Russia’s victory off the pitch

World Cup 2018

/ by Steven Fowler

One of the best world cups of the modern era, if not the best. Why? Because there were few games that appeared cynical or dour. Few games that seemed to be foregone conclusions. Because the winner could not be predicted until the last few matches and very few of the great footballing cultures seemed to be working within their own historical narratives. Because there were surprises, regularly, almost daily. Because the most considerable teams often went out, early. Because there was drama, daily. And because the character of the footballers, as individuals, and their actions, under unbelievable pressure, most often at an age where most men can’t even function in society, showed and allowed human qualities to shine out. Qualities that superseded the jaded eye of those who lament the hyper-wealth those players possess. Sure there was dirty play (cough Colombia cough), Neymar’s embarrassing melodrama and plenty of dodgy refereeing. But a world cup is like a drama, and one or two bum lines from the actors do not a bad play make . And all this, this wholesome theatre, took place in an autocratic, overtly nationalist country which seemed to get out of its own way, to allow the decency of its people to show through.
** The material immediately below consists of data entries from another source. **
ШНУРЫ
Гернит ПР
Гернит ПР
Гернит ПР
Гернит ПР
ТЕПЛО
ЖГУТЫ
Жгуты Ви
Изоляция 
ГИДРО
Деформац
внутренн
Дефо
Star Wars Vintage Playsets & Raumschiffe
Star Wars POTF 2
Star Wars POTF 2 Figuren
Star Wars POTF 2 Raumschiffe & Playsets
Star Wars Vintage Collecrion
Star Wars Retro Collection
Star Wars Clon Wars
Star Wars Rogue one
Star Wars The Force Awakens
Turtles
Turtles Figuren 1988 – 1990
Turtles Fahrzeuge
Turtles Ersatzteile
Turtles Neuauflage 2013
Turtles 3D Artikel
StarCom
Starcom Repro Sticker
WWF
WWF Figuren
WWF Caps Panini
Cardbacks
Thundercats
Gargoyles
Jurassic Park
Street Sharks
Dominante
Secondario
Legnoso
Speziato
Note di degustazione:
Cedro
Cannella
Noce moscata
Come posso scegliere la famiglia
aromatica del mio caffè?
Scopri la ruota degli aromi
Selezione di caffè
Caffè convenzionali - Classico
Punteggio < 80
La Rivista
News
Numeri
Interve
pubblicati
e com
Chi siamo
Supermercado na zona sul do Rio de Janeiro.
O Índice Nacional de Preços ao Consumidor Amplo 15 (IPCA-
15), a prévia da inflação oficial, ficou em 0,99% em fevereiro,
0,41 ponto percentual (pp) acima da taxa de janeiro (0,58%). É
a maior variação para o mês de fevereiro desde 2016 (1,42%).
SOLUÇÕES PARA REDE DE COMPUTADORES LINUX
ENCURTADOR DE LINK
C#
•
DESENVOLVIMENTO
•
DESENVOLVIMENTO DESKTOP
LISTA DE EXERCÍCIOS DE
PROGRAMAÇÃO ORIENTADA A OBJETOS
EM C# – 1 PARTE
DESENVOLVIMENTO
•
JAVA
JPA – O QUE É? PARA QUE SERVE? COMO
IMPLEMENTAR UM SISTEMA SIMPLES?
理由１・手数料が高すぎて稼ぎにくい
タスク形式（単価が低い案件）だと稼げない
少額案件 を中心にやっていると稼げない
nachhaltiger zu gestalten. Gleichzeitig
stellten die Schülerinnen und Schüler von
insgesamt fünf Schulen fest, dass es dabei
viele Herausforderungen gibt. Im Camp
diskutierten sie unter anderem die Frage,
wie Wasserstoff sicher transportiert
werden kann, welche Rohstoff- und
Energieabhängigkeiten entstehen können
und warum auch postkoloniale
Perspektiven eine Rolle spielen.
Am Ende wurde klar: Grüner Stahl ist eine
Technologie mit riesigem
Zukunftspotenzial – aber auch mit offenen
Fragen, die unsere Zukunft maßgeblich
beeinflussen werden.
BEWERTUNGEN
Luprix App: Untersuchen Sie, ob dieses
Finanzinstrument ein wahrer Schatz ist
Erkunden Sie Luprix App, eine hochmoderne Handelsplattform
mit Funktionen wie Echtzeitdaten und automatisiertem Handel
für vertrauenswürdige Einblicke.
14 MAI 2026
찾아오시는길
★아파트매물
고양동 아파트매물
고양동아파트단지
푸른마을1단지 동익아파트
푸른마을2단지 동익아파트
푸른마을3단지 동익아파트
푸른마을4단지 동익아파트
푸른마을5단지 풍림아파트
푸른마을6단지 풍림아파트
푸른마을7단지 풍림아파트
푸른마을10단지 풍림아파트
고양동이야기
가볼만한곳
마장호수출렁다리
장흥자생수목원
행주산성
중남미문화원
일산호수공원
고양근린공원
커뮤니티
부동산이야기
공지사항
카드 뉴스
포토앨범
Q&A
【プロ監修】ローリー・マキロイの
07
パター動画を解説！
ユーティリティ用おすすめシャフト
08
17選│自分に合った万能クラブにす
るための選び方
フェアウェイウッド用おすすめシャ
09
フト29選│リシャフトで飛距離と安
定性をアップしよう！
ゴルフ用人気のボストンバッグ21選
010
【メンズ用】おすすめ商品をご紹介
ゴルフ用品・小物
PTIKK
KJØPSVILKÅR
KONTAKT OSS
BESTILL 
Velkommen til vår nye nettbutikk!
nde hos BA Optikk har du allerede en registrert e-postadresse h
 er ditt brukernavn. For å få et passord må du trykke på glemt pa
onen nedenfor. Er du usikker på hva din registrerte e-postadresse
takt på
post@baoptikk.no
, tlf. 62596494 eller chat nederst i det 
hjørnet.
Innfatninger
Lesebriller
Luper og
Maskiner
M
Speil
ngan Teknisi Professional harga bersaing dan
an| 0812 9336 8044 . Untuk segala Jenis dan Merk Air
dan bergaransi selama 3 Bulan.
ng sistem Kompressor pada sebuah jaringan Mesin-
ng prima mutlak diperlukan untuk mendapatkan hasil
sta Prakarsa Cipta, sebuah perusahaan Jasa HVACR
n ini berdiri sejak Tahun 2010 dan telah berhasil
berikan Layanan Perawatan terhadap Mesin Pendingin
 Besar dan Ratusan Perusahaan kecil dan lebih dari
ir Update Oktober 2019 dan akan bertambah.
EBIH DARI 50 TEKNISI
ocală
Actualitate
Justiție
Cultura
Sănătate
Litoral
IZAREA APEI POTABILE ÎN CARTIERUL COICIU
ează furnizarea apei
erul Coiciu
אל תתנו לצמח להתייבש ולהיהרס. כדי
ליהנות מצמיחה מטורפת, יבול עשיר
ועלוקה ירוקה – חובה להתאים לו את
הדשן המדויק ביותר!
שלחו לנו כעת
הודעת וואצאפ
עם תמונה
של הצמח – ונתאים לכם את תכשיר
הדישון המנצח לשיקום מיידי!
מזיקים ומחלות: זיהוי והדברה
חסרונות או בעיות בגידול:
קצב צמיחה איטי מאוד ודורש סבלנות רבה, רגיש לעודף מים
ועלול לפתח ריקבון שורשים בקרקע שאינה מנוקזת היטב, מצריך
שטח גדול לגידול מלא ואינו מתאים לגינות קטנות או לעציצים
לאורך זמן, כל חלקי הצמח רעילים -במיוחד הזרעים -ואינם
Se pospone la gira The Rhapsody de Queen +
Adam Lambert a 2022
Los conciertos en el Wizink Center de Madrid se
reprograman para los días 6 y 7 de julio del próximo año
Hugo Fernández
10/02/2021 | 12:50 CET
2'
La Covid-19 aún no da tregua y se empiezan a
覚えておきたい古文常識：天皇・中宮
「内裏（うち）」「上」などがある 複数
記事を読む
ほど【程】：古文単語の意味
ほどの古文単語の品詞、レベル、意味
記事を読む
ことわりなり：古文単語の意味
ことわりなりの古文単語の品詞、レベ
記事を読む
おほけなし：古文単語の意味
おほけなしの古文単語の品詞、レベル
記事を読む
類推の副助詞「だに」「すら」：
We each of us have our own images of such a global spectacle that represent our own identities, even beyond a slightly banal sense of national pride and fan fervour. I think of Xherdan Shaqiri, whom the German’s nicknamed Powercube, and Granit Xhaka throwing up the Albanian eagle after scoring against Serbia. I think of Messi walking straight down the tunnel after his nation’s exit, the greatest player ever to live knowing he’d never hold Jules Reme’s trophy aloft. I think of Ronaldo’s opening day hattrick against Spain. Spain sacking their manager before the competition even began. Cavani and Suarez terrorising defences. Belgium’s golden generation knocking out an overrated Brazil, revealing their tiny nation’s extraordinary strength in depth. Russia going far enough to shock their own people but not too far to truly break hearts. Modric and Rakitic showing the power of a dominant midfield and making themselves legendary in the process. Iran winning a World Cup fixture for the first time in 24 years. Japan’s energy and spirit. Germany’s pleasing capitulation and mental wobbles. Penalties, again. A winning team who are likeable, buoyant, youthful, vivid.

This was a World Cup of immense energy, it felt new, almost as though there had been a structural or cultural change. Something about the games felt fresh, without pessimism or predictability. It felt as though it belonged to young players over the old, that it made new stars and built upon reputations rather than enshrining those who were already universally regarded. It went beyond VAR and the endless debates about new tech, which, when all is said and done, was clearly a good thing, moving football into the 21st century, lifting some of the onus from human error within immediate decisions and sightlines, to the human error of more careful analysis. VAR spreads blame, if nothing else, and it did, often, delete injustices that were unfolding, the final notwithstanding. No, the freshness of the World Cup had to find its root in expectations being overcome. That it didn’t seem completely commercial, a soulless coca cola sponsored exercise in shifting units and making money in markets from Nigeria and Senegal to South Korea and Saudi Arabia. That it didn’t entirely become a nationalistic enterprise for Russian propaganda, despite the tasteless, mawkish cringefests that were the opening and closing ceremonies and the accidentally hilarious image of Putin during the trophy giving final ceremony being shielded by a lackey’s umbrella while Macron and Grabar-Kitarović were getting happily doused by the rainfall. And more than this, and perhaps most liminal but powerful, enjoined with the generally excellent standard of football and sporting theatre on the pitch, that expectations, in the West, that Russia would prove inhospitable, were confounded.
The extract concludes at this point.